6 Gedanken zu „Das Kruzifix vor Oedenstockach – Mystische Orte (Teil 11)“

  1. Es gab in Ottobrunn angeblich eine Außenstelle des KZ Dachau. Ich denke, darüber sollte man auch was erfahren. Das weiß hier nämlich keiner. Nur im Gymnasium Ottobrunn gab es vor einigen Jahren mal eine Facharbeit oder sowas dazu.

  2. Danke für den Hinweis. Wenn ich was dazu finde, werde ich mal was dazu schreiben. Wie es der Zufall will: Erst vor ein paar Minuten hatte ich ein Buch in der Hand, in dem auch die unrühmliche Nazivergangenheit in (Wald-)Trudering Thema ist. Eigentlich suchte ich was über Oedenstockach.

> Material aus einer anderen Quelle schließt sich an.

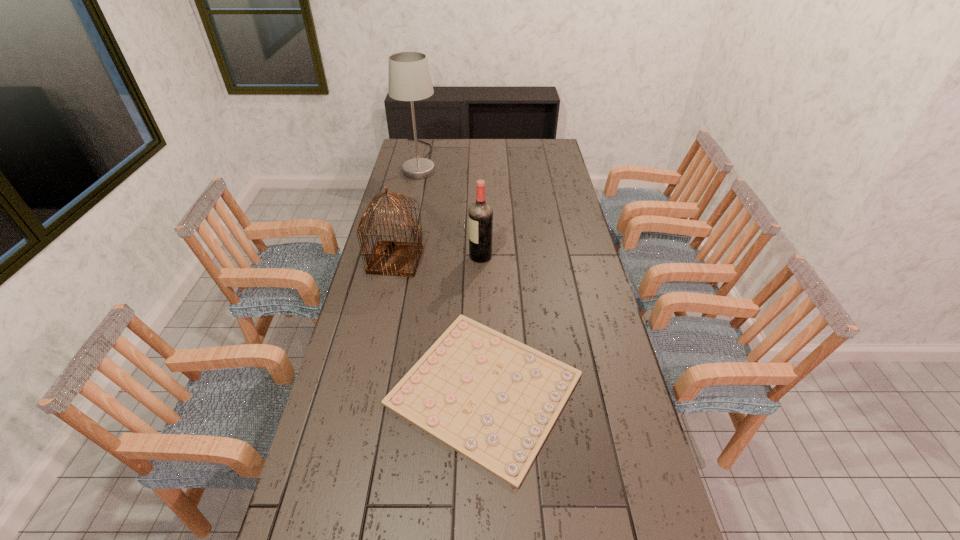 Locate an element on the screen. free space at the far left corner is located at coordinates (419, 152).

What are the coordinates of `free space between the gameboard and the liquor` in the screenshot? It's located at (483, 322).

Locate an element on the screen. free space between the nearest object and the liquor is located at coordinates (483, 322).

Where is `free space between the gameboard and the liquor`? free space between the gameboard and the liquor is located at coordinates (483, 322).

You are a GUI agent. You are given a task and a screenshot of the screen. Output one action in this format:
    pyautogui.click(x=<x>, y=<y>)
    Task: Click on the vacant space that is in between the liquor and the gameboard
    The height and width of the screenshot is (540, 960).
    Given the screenshot: What is the action you would take?
    pyautogui.click(x=483, y=322)

The width and height of the screenshot is (960, 540). In order to click on empty location between the farthest object and the shortest object in this screenshot , I will do `click(453, 274)`.

At what (x,y) coordinates should I click in order to perform the action: click on vacant area that lies between the gameboard and the liquor. Please return your answer as a coordinate pair (x, y). Looking at the image, I should click on (483, 322).

Locate an element on the screen. The image size is (960, 540). free space between the nearest object and the liquor is located at coordinates (483, 322).

Where is `empty location between the farthest object and the shortest object`? empty location between the farthest object and the shortest object is located at coordinates (453, 274).

The image size is (960, 540). What are the coordinates of `vacant space in between the nearest object and the tallest object` in the screenshot? It's located at (453, 274).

  3. Die unrühmliche Nazivergangenheit von Waldtrudering interessiert mich und demzufolge auch besagtes Buch. Es gibt am Ende der Straße am Eulenhorst in Richtung Solalinden auf der rechten Seite am Waldrand versteckt einen umgeknickten Betonträger, der nach oben hin abgebogen ist und ganz wahrscheinlich einmal Stacheldraht trug. Dieses Relikt weist auf ein ehemals abgetrenntes Gelände hin. Das hat nichts mit der Stadtgrenze zu tun. Ich vermute irgendwelche Altlasten aus der Nazizeit auf dem säuberlich aufgeforsteten Areal zwischen dem breiten Fußweg von Waldtrudering nach Solalinden und weiter westlich (Richtung Ödenstockach) einem Karrenweg, der ebenfalls letztlich südwärts und parallel mit dem anderen Weg nach Solalinden führt. Irgendetwas ist faul an dem Gelände dort.